10 years later, Iraq slides back into sectarian war

Iraq may be sliding into a sectarian civil war -- always the feared worst case scenario when the U.S. pulled its troops out of the country in 2011. 

 CBS News correspondent Clarissa Ward reports the Iraqi Army has pushed into Ramadi, clashing with al Qaeda-linked militants who have taken over large parts of the city, and who seized full control of neighboring Fallujah just days ago.

Both cities in the western Anbar province were at the heart of the insurgency during the U.S.-led war in Iraq.

More than 1,300 Americans died fighting to wrest the area from militants a decade ago.

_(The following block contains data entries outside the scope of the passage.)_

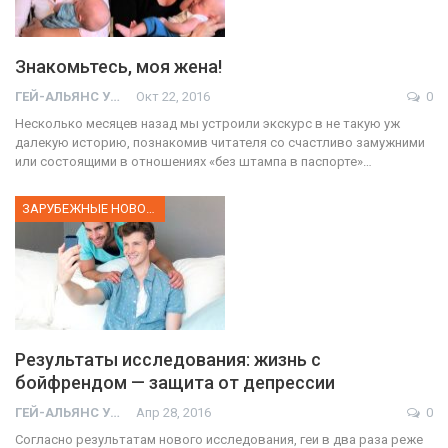
Знакомьтесь, моя жена!
ГЕЙ-АЛЬЯНС УКРАИНА
Окт 22, 2016
0
Несколько месяцев назад мы устроили экскурс в не такую уж
далекую историю, познакомив читателя со счастливо замужними
или состоящими в отношениях «без штампа в паспорте»…
ЗАРУБЕЖНЫЕ НОВОСТИ
Результаты исследования: жизнь с
бойфрендом — защита от депрессии
ГЕЙ-АЛЬЯНС УКРАИНА
Апр 28, 2016
0
Согласно результатам нового исследования, геи в два раза реже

Now, Fallujah and Ramadi are on the new front line in a sectarian battle that threatens to engulf the entire region.

Secretary of State John Kerry announced that the U.S. would offer assistance to the Iraqi government -- but he made it clear Washington isn't about to jump back into the conflict.

"We're not contemplating putting boots on the ground. This is their fight, but we're going to help them in their fight. And yes, we have an interest,” said Kerry. “This is a fight that is bigger than just Iraq."

  At its heart, this is less a battle of ideology and more a struggle for regional power between Shiite Muslim powers Iran, Hezbollah and the Syrian regime, and Sunni Muslim states like Saudi Arabia and Qatar.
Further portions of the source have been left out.